Still, the recipe of big breakers and spots of sun by midweek should be reason enough for a trip to the beaches.
However, these conditions and the events of the past week come with some warnings, as two people recently lost their lives on the Oregon coast because of not respecting the waves.
Whales are much harder to spot under these larger wave conditions, but the plus side is that there is a little more sun for central coast towns such as Lincoln City, Yachats or Newport, while the north coast will be a little rainier and cloudier for the week. But you can likely count on some sun breaks in places like Cannon Beach, Seaside and Manzanita as well.
The National Weather Service (NWS) in Portland has been holding fairly steady to the same predictions for the last few days. Tuesday through Friday looks to be mostly cloudy on the north coast, but the NWS is predicting partly sunny conditions along the central coast region. All those days include varying chances of rain showers.

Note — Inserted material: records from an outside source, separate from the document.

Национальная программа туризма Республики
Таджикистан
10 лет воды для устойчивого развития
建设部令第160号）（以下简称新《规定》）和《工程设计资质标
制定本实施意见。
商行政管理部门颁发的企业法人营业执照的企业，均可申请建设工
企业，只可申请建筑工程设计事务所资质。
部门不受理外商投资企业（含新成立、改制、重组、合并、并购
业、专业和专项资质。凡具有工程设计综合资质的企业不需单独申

Both parts of the upper half of the coast should be looking at partly sunny skies to mostly sunny on Saturday – New Year's Eve.
Winds will be sizable, around 20 mph, until Wednesday, but they may pick up again later in the week.

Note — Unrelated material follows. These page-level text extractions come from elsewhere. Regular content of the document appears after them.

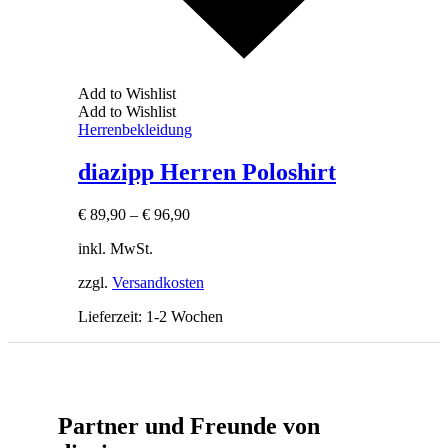
Add to Wishlist
Add to Wishlist
Herrenbekleidung
diazipp Herren Poloshirt
€
89,90
–
€
96,90
inkl. MwSt.
zzgl.
Versandkosten
Lieferzeit:
1-2 Wochen
Partner und Freunde von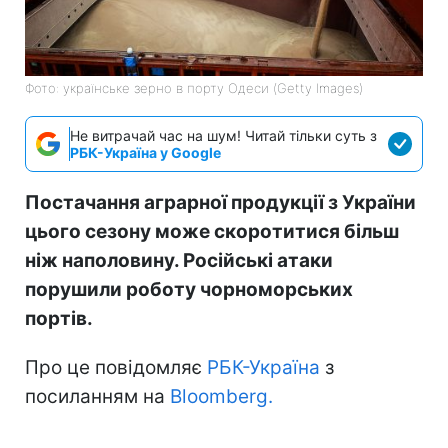
Фото: українське зерно в порту Одеси (Getty Images)
Не витрачай час на шум! Читай тільки суть з
РБК-Україна у Google
Постачання аграрної продукції з України
цього сезону може скоротитися більш
ніж наполовину. Російські атаки
порушили роботу чорноморських
портів.
Про це повідомляє
РБК-Україна
з
посиланням на
Bloomberg.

Combined seas will get quite large on Tuesday, clocking in at 21 feet or so. Wind swells will remain long that day, meaning big wave action on the beaches and likely lots of erosion. On Wednesday and Thursday, seas will drop to more around 16 feet, which is still rather impressive, then dropping to about 15 feet on Friday.
“High pressure should bring quieter winds Wednesday, which should allow seas to subside into the low teens,” the NWS said.

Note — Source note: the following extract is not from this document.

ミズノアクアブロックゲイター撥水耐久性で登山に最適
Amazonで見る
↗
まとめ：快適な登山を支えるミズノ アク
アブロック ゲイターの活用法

Waves could get up to around 20 feet again for the weekend, the NWS said. Keep an eye on Oregon Coast Weather.
More agate beds may show up after such waves and breakers this size may not always affect safety on the beaches. At lower tides you can probably search for agates at many sandy spots, but keep an eye on those tides. Some beaches will be better than others. Those with more dangerous possibilities include Oceanside, and the smaller, thinner stretches of Newport, Gleneden Beach and Lincoln City. Unfortunately, these are often where some of the best agate beds are to be found.
If you see a lot of recently wet sand where the tide has been lately, stand back and watch what the waves do before you head out. If the tide line keeps scooting up the beach to an unsafe distance between it and any cliff wall or barrier, then don't go on that beach.
Last week, one man lost his life at a beach around Coos Bay, while a visitor was swept into the ocean at Thor's Well, just south of Yachats (above). Both happened within 24 hours of each other. The man's sister was also scraped up and injured trying to rescue her brother.
The area of Thor's Well – part of the Cook's Chasm access, beneath Cape Perpetua – is a rocky shelf where visitors get tempted to tread too close to the edges. They erroneously believe they're safe because they don't see many waves fire up over onto the rocky stretches, but even under calmer conditions this can happen anyway. It simply can take a while. Extremely large waves do come crashing over quite regularly. A good rule of thumb is that if you see large pools of fresh sea water on those outcroppings – do not go there. Especially if the pools start getting larger the closer you get to the edges. This means the waves have come over the sides in the last few hours and they will do so again.